Therefore, \(f(x)\) has discontinuities at \(x=0\), \(x=3\), and \(x=-3\).

Discontinuities of Rational Functions

Rational functions have discontinuities whenever the denominator is equal to zero. When finding discontinuities of a rational function, do not simplify the rational function by factoring both numerator and denominator and then cancelling common factors. Just factor the denominator and set each factor equal to zero.

Example 3

Choosing a parameter to make function continuous

Find the value of \(k\) that makes \(f(x)\) continuous at \(x=2\) where

\[\begin{split} f(x) = \begin{cases} x+k & \hbox{ if $x < 2$}\\ x^2 + kx - 7 & \hbox{ if $x \geq 2$} \end{cases}. \end{split}\]

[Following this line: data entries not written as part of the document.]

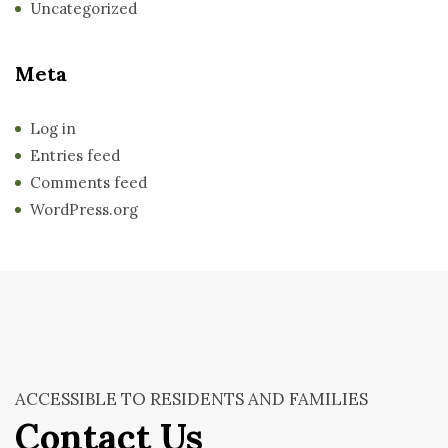
Uncategorized
Meta
Log in
Entries feed
Comments feed
WordPress.org
ACCESSIBLE TO RESIDENTS AND FAMILIES
Contact Us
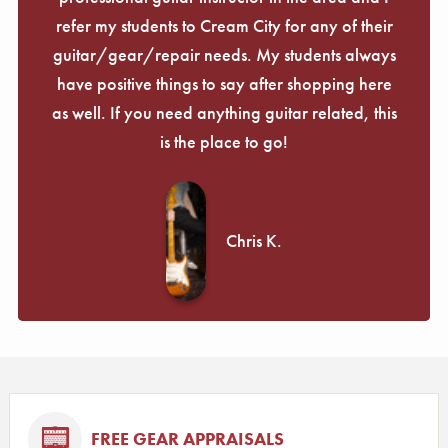
refer my students to Cream City for any of their
guitar/gear/repair needs. My students always
have positive things to say after shopping here
as well. If you need anything guitar related, this
is the place to go!
Chris K.
FREE GEAR APPRAISALS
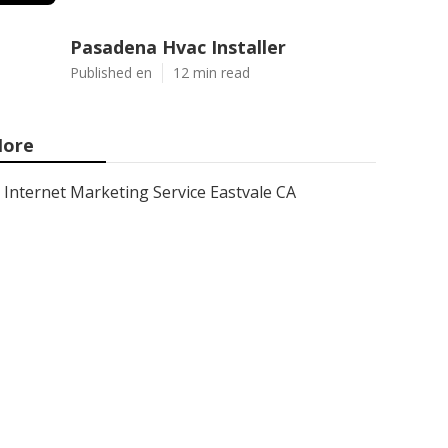
Pasadena Hvac Installer
Published en
12 min read
ore
Internet Marketing Service Eastvale CA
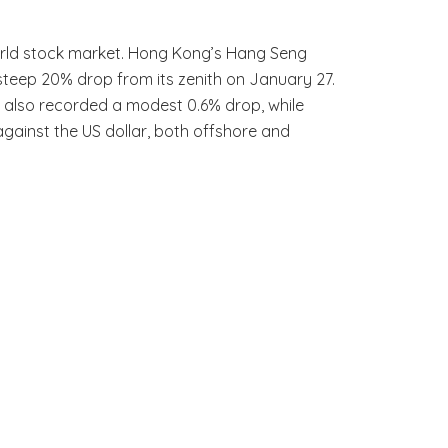
world stock market. Hong Kong’s Hang Seng
a steep 20% drop from its zenith on January 27.
a also recorded a modest 0.6% drop, while
against the US dollar, both offshore and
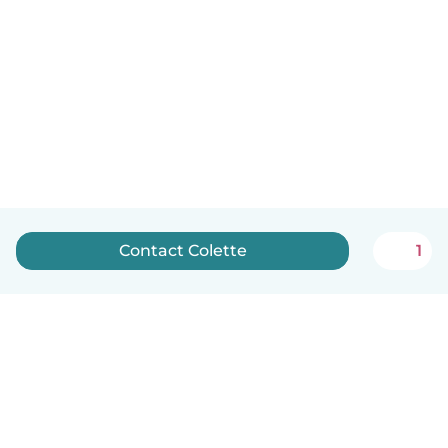
Contact Colette
1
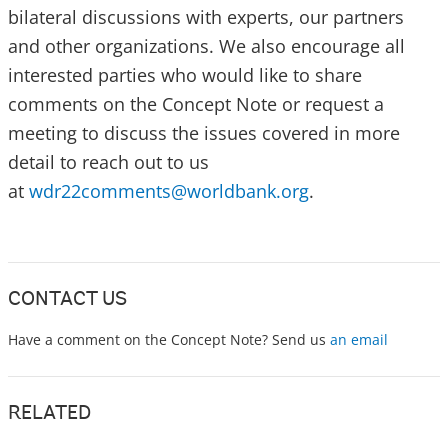
bilateral discussions with experts, our partners
and other organizations. We also encourage all
interested parties who would like to share
comments on the Concept Note or request a
meeting to discuss the issues covered in more
detail to reach out to us
at
wdr22comments@worldbank.org
.
CONTACT US
Have a comment on the Concept Note? Send us
an email
RELATED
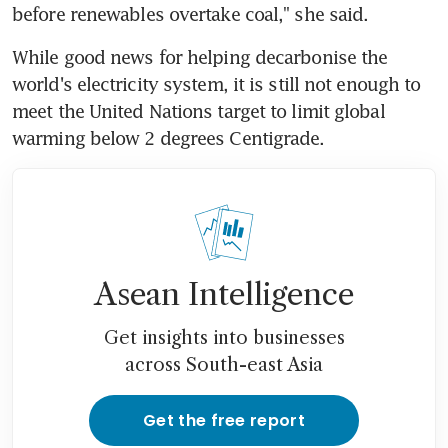
before renewables overtake coal," she said.
While good news for helping decarbonise the 
world's electricity system, it is still not enough to 
meet the United Nations target to limit global 
warming below 2 degrees Centigrade.
Asean Intelligence
Get insights into businesses
across South-east Asia
Get the free report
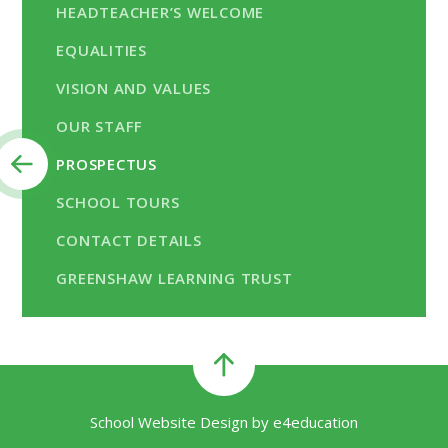
HEADTEACHER’S WELCOME
EQUALITIES
VISION AND VALUES
OUR STAFF
PROSPECTUS
SCHOOL TOURS
CONTACT DETAILS
GREENSHAW LEARNING TRUST
School Website Design by
e4education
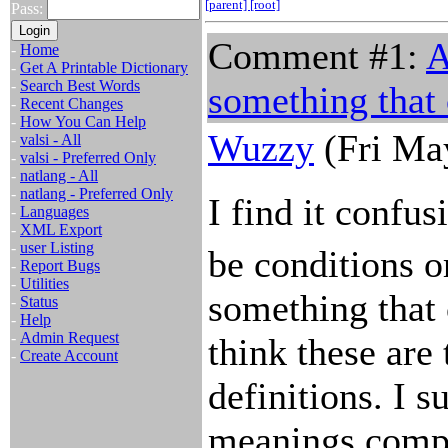
[parent]
[root]
Pass:
Comment #1:
A
-
Home
-
Get A Printable Dictionary
-
Search Best Words
something that
-
Recent Changes
-
How You Can Help
Wuzzy
(Fri Ma
-
valsi - All
-
valsi - Preferred Only
-
natlang - All
-
natlang - Preferred Only
I find it confus
-
Languages
-
XML Export
-
user Listing
be conditions o
-
Report Bugs
-
Utilities
something that 
-
Status
-
Help
-
Admin Request
think these are 
-
Create Account
definitions. I s
meanings compl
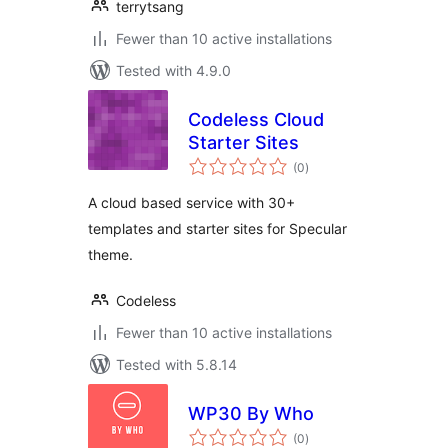
terrytsang
Fewer than 10 active installations
Tested with 4.9.0
Codeless Cloud
Starter Sites
total
(0
)
ratings
A cloud based service with 30+
templates and starter sites for Specular
theme.
Codeless
Fewer than 10 active installations
Tested with 5.8.14
WP30 By Who
total
(0
)
ratings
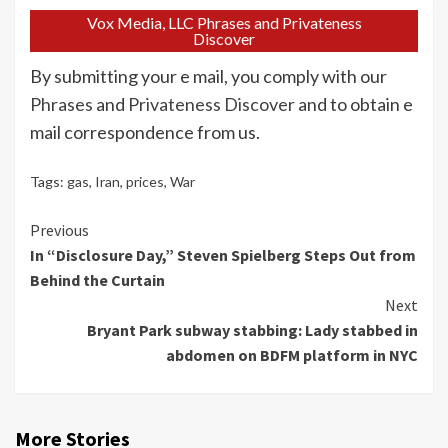
Vox Media, LLC Phrases and Privateness
Discover
By submitting your e mail, you comply with our
Phrases
and
Privateness Discover
and to obtain e
mail correspondence from us.
Tags:
gas
,
Iran
,
prices
,
War
Continue
Previous
In “Disclosure Day,” Steven Spielberg Steps Out from
Reading
Behind the Curtain
Next
Bryant Park subway stabbing: Lady stabbed in
abdomen on BDFM platform in NYC
More Stories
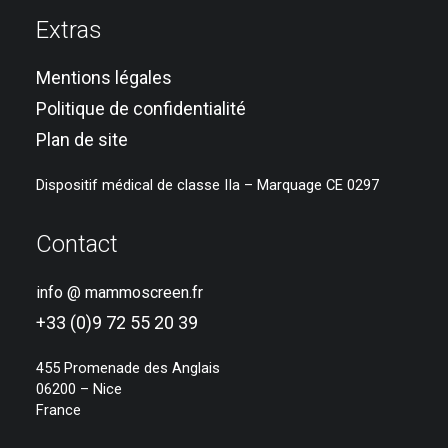
Extras
Mentions légales
Politique de confidentialité
Plan de site
Dispositif médical de classe IIa – Marquage CE 0297
Contact
info @ mammoscreen.fr
+33 (0)9 72 55 20 39
455 Promenade des Anglais
06200 – Nice
France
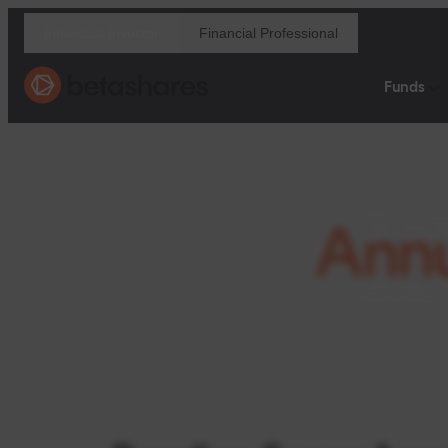
Financial Professional
Individual Investor
Funds
Ann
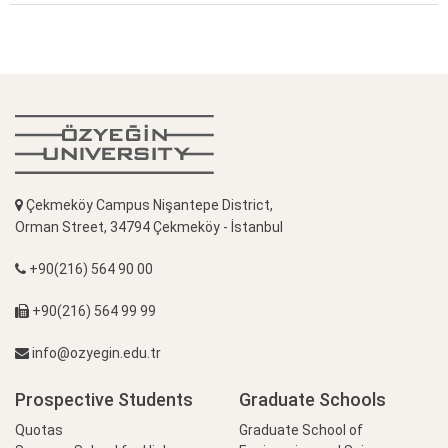
Çekmeköy Campus Nişantepe District,
Orman Street, 34794 Çekmeköy - İstanbul
+90(216) 564 90 00
+90(216) 564 99 99
info@ozyegin.edu.tr
Prospective Students
Graduate Schools
Quotas
Graduate School of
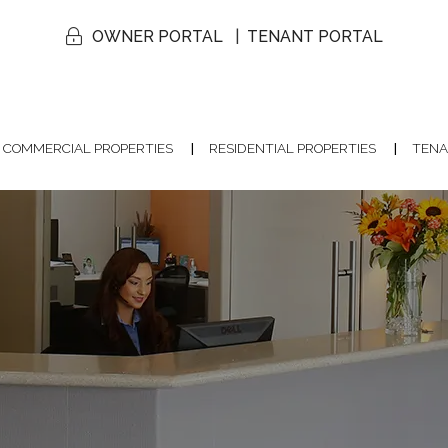
OWNER PORTAL
TENANT PORTAL
COMMERCIAL PROPERTIES
RESIDENTIAL PROPERTIES
TENA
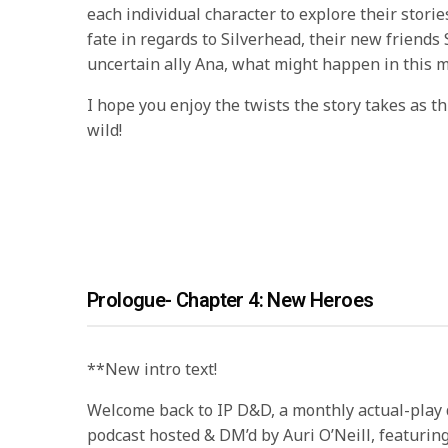
each individual character to explore their stories
fate in regards to Silverhead, their new friends
uncertain ally Ana, what might happen in this m
I hope you enjoy the twists the story takes as t
wild!
Prologue- Chapter 4: New Heroes
**New intro text!
Welcome back to IP D&D, a monthly actual-pla
podcast hosted & DM’d by Auri O’Neill, featurin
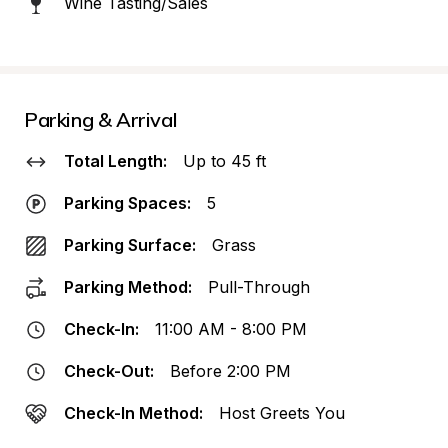
Wine Tasting/Sales
Parking & Arrival
Total Length:
Up to 45 ft
Parking Spaces:
5
Parking Surface:
Grass
Parking Method:
Pull-Through
Check-In:
11:00 AM - 8:00 PM
Check-Out:
Before 2:00 PM
Check-In Method:
Host Greets You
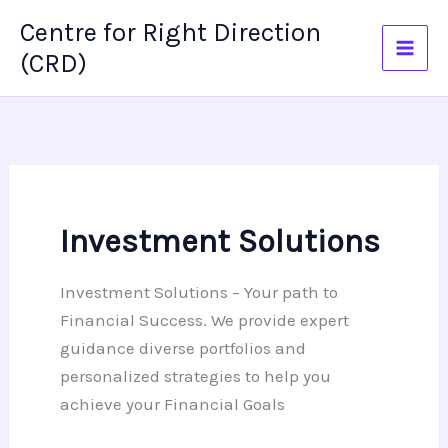
Skip
Centre for Right Direction
to
(CRD)
content
Investment Solutions
Investment Solutions – Your path to
Financial Success. We provide expert
guidance diverse portfolios and
personalized strategies to help you
achieve your Financial Goals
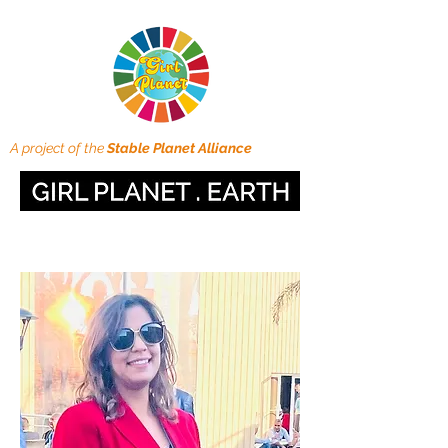
A project of the
Stable Planet Alliance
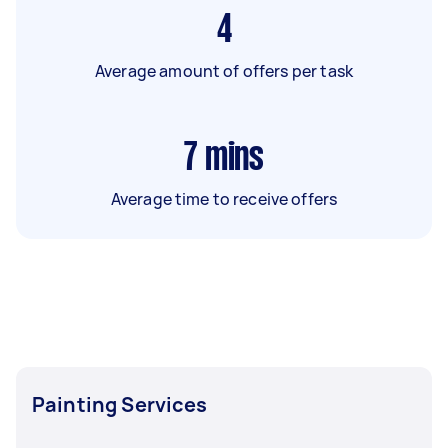
4
Average amount of offers per task
7
mins
Average time to receive offers
Painting Services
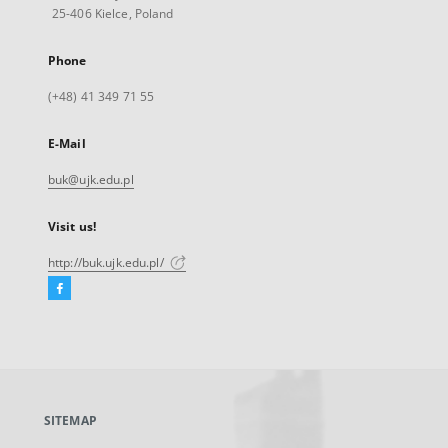
25-406 Kielce, Poland
Phone
(+48) 41 349 71 55
E-Mail
buk@ujk.edu.pl
Visit us!
http://buk.ujk.edu.pl/
Facebook
External
link,
will
open
in
a
SITEMAP
new
tab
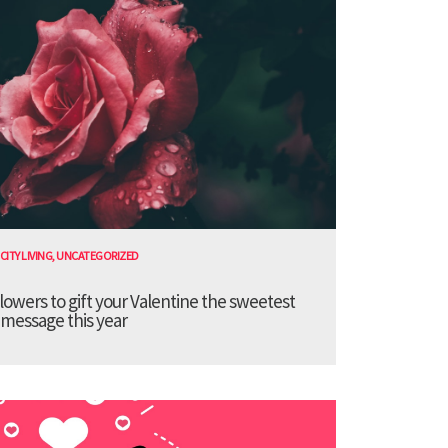
CITY LIVING
,
UNCATEGORIZED
lowers to gift your Valentine the sweetest
message this year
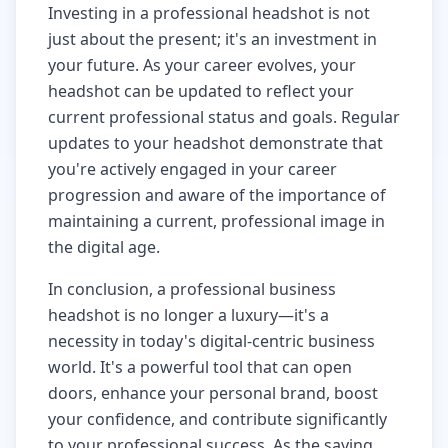
Investing in a professional headshot is not
just about the present; it's an investment in
your future. As your career evolves, your
headshot can be updated to reflect your
current professional status and goals. Regular
updates to your headshot demonstrate that
you're actively engaged in your career
progression and aware of the importance of
maintaining a current, professional image in
the digital age.
In conclusion, a professional business
headshot is no longer a luxury—it's a
necessity in today's digital-centric business
world. It's a powerful tool that can open
doors, enhance your personal brand, boost
your confidence, and contribute significantly
to your professional success. As the saying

Step 1:   Evaluate   \(\displaystyle{\lim_{x \to 2}} f(x)\)   from the left and the right.

From the left:

\[\begin{align*} \lim_{x \to 2^-} f(x) &= \lim_{x \to 2^-} x+k \\ &=2+k \end{align*}\]

From the right:

\[\begin{align*} \lim_{x \to 2^+} f(x) &= \lim_{x \to 2^+} x^2 + kx -7 \\ &=2^2+k(2)-7 \\ &=2k-3 \end{align*}\]

Step 2:   Set the left and right limits equal to each other.

\[2+k = 2k-3\]

Solve for \(k\) by adding 3 to both sides and subtracting \(k\) from both sides. Thus \(k=5\) makes the function \(f(x)\) continuous at \(x=2\).